:: Data records ::

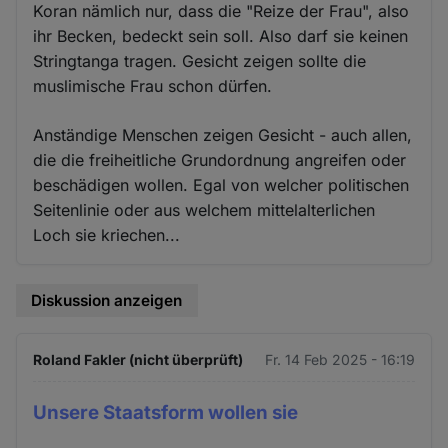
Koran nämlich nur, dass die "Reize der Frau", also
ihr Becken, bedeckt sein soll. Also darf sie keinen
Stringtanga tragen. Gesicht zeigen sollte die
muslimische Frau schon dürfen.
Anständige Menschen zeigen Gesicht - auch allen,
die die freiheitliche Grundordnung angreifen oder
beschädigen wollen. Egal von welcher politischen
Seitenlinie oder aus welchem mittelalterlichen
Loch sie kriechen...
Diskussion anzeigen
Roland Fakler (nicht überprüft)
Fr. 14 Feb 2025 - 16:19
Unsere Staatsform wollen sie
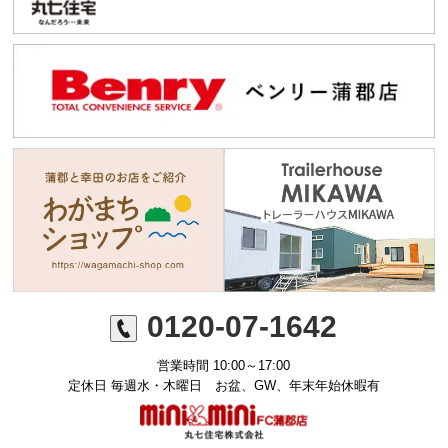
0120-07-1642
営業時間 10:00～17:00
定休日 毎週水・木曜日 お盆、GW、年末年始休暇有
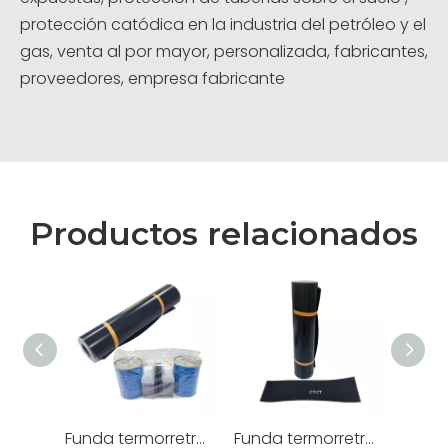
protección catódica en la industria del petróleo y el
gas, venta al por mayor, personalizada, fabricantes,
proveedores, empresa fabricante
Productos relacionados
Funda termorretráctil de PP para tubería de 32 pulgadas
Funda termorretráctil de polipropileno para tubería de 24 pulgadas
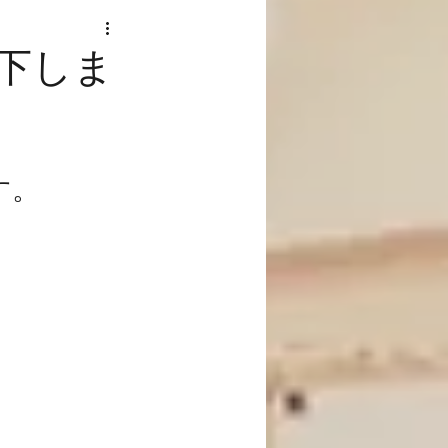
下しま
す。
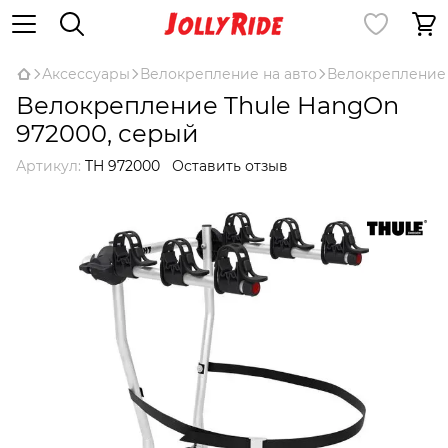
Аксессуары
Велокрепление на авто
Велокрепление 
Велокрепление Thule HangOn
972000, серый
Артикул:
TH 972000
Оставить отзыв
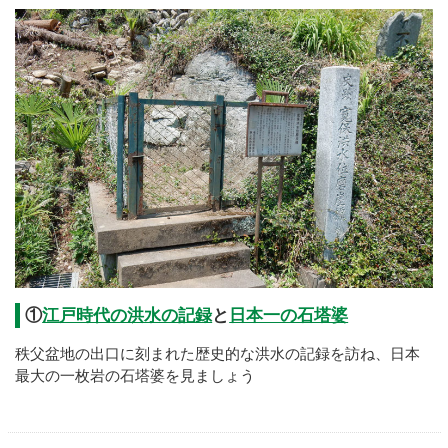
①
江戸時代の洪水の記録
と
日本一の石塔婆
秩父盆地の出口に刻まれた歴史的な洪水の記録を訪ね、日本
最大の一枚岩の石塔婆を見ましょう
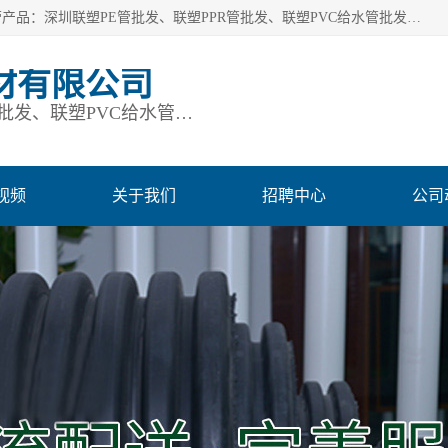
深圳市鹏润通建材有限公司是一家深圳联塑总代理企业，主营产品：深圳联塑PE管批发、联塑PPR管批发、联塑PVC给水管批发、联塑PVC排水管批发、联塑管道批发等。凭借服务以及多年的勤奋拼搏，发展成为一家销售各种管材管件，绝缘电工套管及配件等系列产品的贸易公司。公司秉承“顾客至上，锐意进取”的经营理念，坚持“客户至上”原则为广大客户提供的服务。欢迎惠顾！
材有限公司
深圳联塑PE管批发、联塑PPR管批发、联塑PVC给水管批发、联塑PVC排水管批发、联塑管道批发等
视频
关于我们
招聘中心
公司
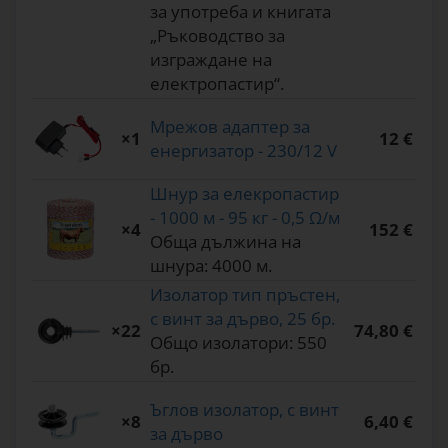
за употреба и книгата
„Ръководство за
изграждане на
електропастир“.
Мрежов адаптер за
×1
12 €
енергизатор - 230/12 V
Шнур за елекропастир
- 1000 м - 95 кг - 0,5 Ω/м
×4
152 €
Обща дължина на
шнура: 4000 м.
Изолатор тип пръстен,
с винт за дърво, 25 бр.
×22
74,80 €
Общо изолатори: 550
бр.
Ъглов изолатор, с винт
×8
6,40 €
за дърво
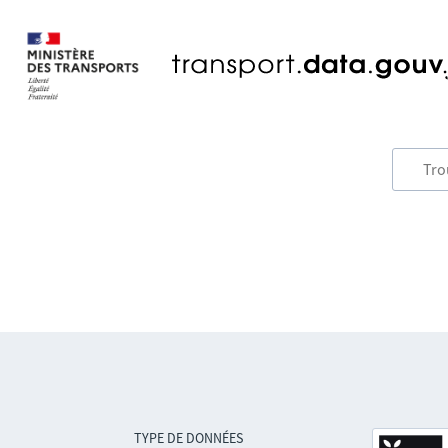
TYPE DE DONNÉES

:::

[What to produce]
Both end lines included, restate word for word the lines above from the line with "ihr Becken, bedeckt" to the line with "Roland Fakler (nicht überprüft)", and nothing else.

[Problem solution]
ihr Becken, bedeckt sein soll. Also darf sie keinen
Stringtanga tragen. Gesicht zeigen sollte die
muslimische Frau schon dürfen.
Anständige Menschen zeigen Gesicht - auch allen,
die die freiheitliche Grundordnung angreifen oder
beschädigen wollen. Egal von welcher politischen
Seitenlinie oder aus welchem mittelalterlichen
Loch sie kriechen...
Diskussion anzeigen
Roland Fakler (nicht überprüft)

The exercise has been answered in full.